Bombeiros recomendam banho somente em lugares adequados
Publicado em 11/12/2012

Segurança

Foto: Murilo Dotto

Capitã diz que não há salva-vidas para lugares impróprios

O verão começa oficialmente daqui a 10 dias, mas com o calor das últimas semanas é provável que cada vez mais pessoas busquem opções para se refrescar. Um banho de piscina, por exemplo, pode ser uma excelente alternativa. Entretanto, como nem todos têm acesso a esse tipo de lazer, é preciso ter cuidado para evitar os lugares considerados impróprios.
Quem faz o aviso é a comandante do Corpo de Bombeiros de Bagé, capitã Sulenir Abreu da Rosa. Segundo ela, algumas cidades da região como Candiota, Dom Pedrito e Lavras do Sul são beneficiadas com salva-vidas da Operação Golfinho por serem balneários de águas internas. Já Bagé não se encaixa neste perfil, pois possui somente balneários improvisados, por isso não conta com salva-vidas durante a época mais quente do ano. “Aqui na cidade, os locais não são nem reconhecidos como lugares para se banhar”, explica. Sendo assim, Sulenir recomenda que as pessoas procurem locais que ofereçam uma maior segurança para os banhistas.
Mesmo assim, ela confirma que a população utiliza pontos impróprios para se banhar. De acordo com Sulenir, os lugares mais procurados são as barragens e as pedreiras. Segundo a militar, a cada temporada são registrados, em média, de 10 a 12 casos de afogamento. “A ocorrência maior é em dezembro e janeiro”, fala. Outro ponto salientado pela militar é que os proprietários de áreas que contenham água exponham placas indicando a profundidade do local. “Além disso, se recomenda que sejam fixados avisos de que a zona é imprópria para banho”, finaliza.

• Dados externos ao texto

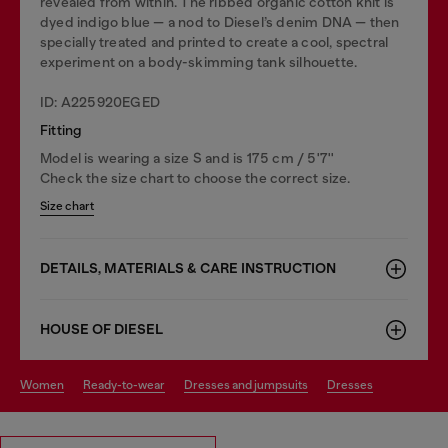
revealed from within. The ribbed organic cotton knit is
dyed indigo blue — a nod to Diesel’s denim DNA — then
specially treated and printed to create a cool, spectral
experiment on a body-skimming tank silhouette.
ID: A225920EGED
Fitting
Model is wearing a size S and is 175 cm / 5'7''
Check the size chart to choose the correct size.
Size chart
DETAILS, MATERIALS & CARE INSTRUCTION
HOUSE OF DIESEL
women
ready-to-wear
dresses and jumpsuits
dresses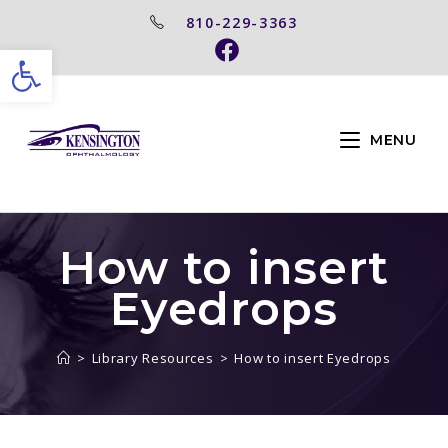
810-229-3363
Open toolbar
MENU
How to insert
Eyedrops
>
Library Resources
>
How to insert Eyedrops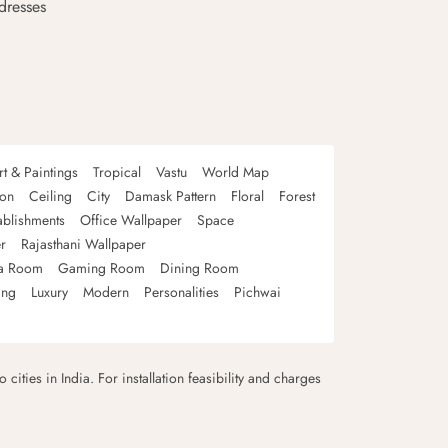
dresses
rt & Paintings
Tropical
Vastu
World Map
oon
Ceiling
City
Damask Pattern
Floral
Forest
ablishments
Office Wallpaper
Space
r
Rajasthani Wallpaper
a Room
Gaming Room
Dining Room
ing
Luxury
Modern
Personalities
Pichwai
 cities in India. For installation feasibility and charges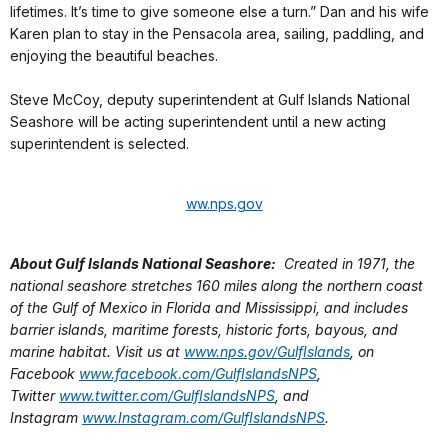
lifetimes. It’s time to give someone else a turn.” Dan and his wife
Karen plan to stay in the Pensacola area, sailing, paddling, and
enjoying the beautiful beaches.
Steve McCoy, deputy superintendent at Gulf Islands National
Seashore will be acting superintendent until a new acting
superintendent is selected.
ww.nps.gov
About Gulf Islands National Seashore:
Created in 1971, the
national seashore stretches 160 miles along the northern coast
of the Gulf of Mexico in Florida and Mississippi, and includes
barrier islands, maritime forests, historic forts, bayous, and
marine habitat. Visit us at
www.nps.gov/GulfIslands
, on
Facebook
www.facebook.com/GulfIslandsNPS
,
Twitter
www.twitter.com/GulfIslandsNPS
, and
Instagram
www.Instagram.com/GulfIslandsNPS
.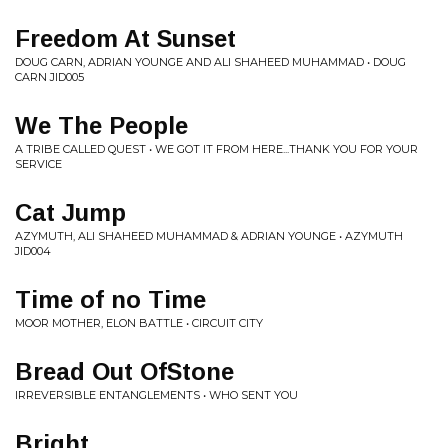
Freedom At Sunset
DOUG CARN, ADRIAN YOUNGE AND ALI SHAHEED MUHAMMAD • DOUG
CARN JID005
We The People
A TRIBE CALLED QUEST • WE GOT IT FROM HERE...THANK YOU FOR YOUR
SERVICE
Cat Jump
AZYMUTH, ALI SHAHEED MUHAMMAD & ADRIAN YOUNGE • AZYMUTH
JID004
Time of no Time
MOOR MOTHER, ELON BATTLE • CIRCUIT CITY
Bread Out OfStone
IRREVERSIBLE ENTANGLEMENTS • WHO SENT YOU
Bright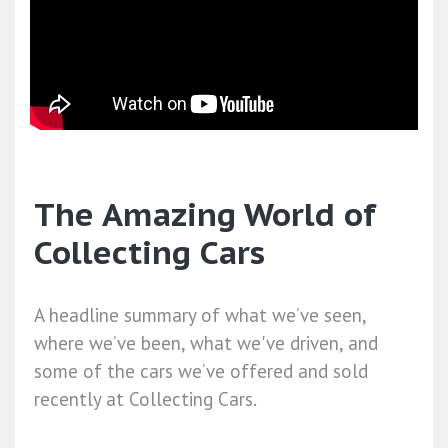
The Amazing World of
Collecting Cars
A headline summary of what we’ve seen,
where we’ve been, what we've driven, and
some of the cars we’ve offered and sold
recently at Collecting Cars.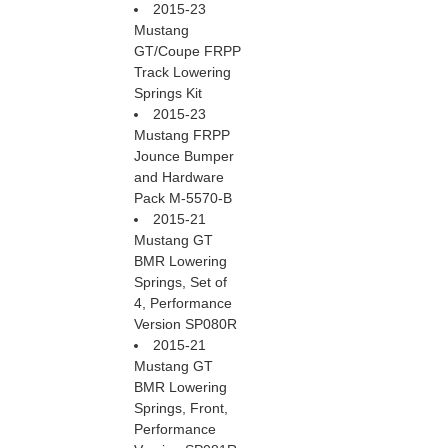
2015-23
Mustang
GT/Coupe FRPP
Track Lowering
Springs Kit
2015-23
Mustang FRPP
Jounce Bumper
and Hardware
Pack M-5570-B
2015-21
Mustang GT
BMR Lowering
Springs, Set of
4, Performance
Version SP080R
2015-21
Mustang GT
BMR Lowering
Springs, Front,
Performance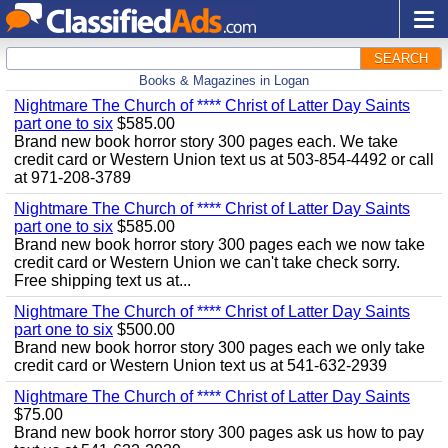
SEARCH
Books & Magazines in Logan
Nightmare The Church of **** Christ of Latter Day Saints
part one to six
$585.00
Brand new book horror story 300 pages each. We take
credit card or Western Union text us at 503-854-4492 or call
at 971-208-3789
Nightmare The Church of **** Christ of Latter Day Saints
part one to six
$585.00
Brand new book horror story 300 pages each we now take
credit card or Western Union we can't take check sorry.
Free shipping text us at...
Nightmare The Church of **** Christ of Latter Day Saints
part one to six
$500.00
Brand new book horror story 300 pages each we only take
credit card or Western Union text us at 541-632-2939
Nightmare The Church of **** Christ of Latter Day Saints
$75.00
Brand new book horror story 300 pages ask us how to pay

Hábitos que podem reduzir riscos
A nutricionista Renata Meirelles conta que antes de entrar na água o melhor é optar por refeições mais leves como iogurtes, frutas e sucos naturais, carnes magras e grelhadas, além de vegetais. “É importante lembrar que deve se mastigar bem os alimentos”, explica.
A capitã conta que, dependendo do caso, o registro de afogamento em áreas isoladas pode estar ligado ao consumo de álcool. “Isso faz com que a pessoa possa passar mal dentro da água e se afogue”, conclui.
Além disso, mesmo quem tiver piscina em casa, por exemplo, deve ter cuidado. “O ideal é procurar manter cercada e com alguma boia dentro”, diz. Segundo ela, essa medida vale tanto para crianças quanto para os animais de estimação que também correm disco de vida.